▼

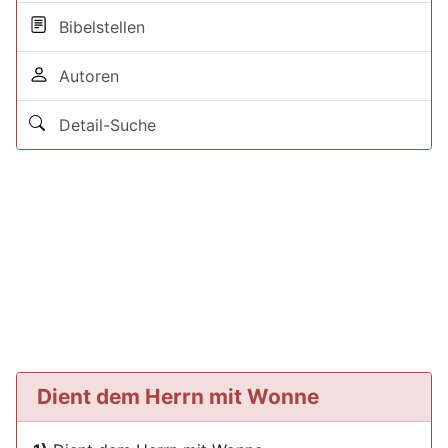
Bibelstellen
Autoren
Detail-Suche
Dient dem Herrn mit Wonne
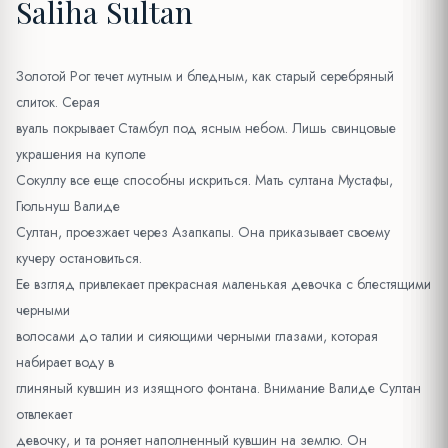
Saliha Sultan
Золотой Рог течет мутным и бледным, как старый серебряный
слиток. Серая
вуаль покрывает Стамбул под ясным небом. Лишь свинцовые
украшения на куполе
Сокуллу все еще способны искриться. Мать султана Мустафы,
Гюльнуш Валиде
Султан, проезжает через Азапкапы. Она приказывает своему
кучеру остановиться.
Ее взгляд привлекает прекрасная маленькая девочка с блестящими
черными
волосами до талии и сияющими черными глазами, которая
набирает воду в
глиняный кувшин из изящного фонтана. Внимание Валиде Султан
отвлекает
девочку, и та роняет наполненный кувшин на землю. Он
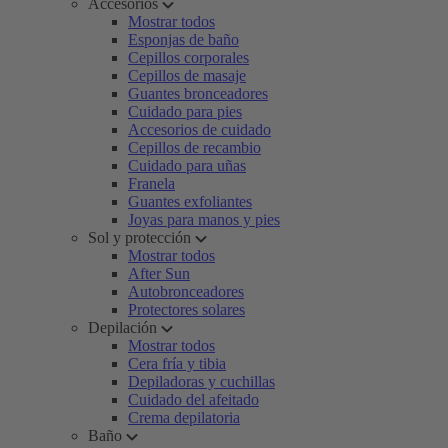
Accesorios
Mostrar todos
Esponjas de baño
Cepillos corporales
Cepillos de masaje
Guantes bronceadores
Cuidado para pies
Accesorios de cuidado
Cepillos de recambio
Cuidado para uñas
Franela
Guantes exfoliantes
Joyas para manos y pies
Sol y protección
Mostrar todos
After Sun
Autobronceadores
Protectores solares
Depilación
Mostrar todos
Cera fría y tibia
Depiladoras y cuchillas
Cuidado del afeitado
Crema depilatoria
Baño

▲

- **INSTRUCTIONS FOR THE TASK**: Start with the line that contains "Cuidado para uñas", end with the last line of the entries, and please retype every line in that span exactly, with no others.

- **EXPECTED ANSWER**:
Cuidado para uñas
Franela
Guantes exfoliantes
Joyas para manos y pies
Sol y protección
Mostrar todos
After Sun
Autobronceadores
Protectores solares
Depilación
Mostrar todos
Cera fría y tibia
Depiladoras y cuchillas
Cuidado del afeitado
Crema depilatoria
Baño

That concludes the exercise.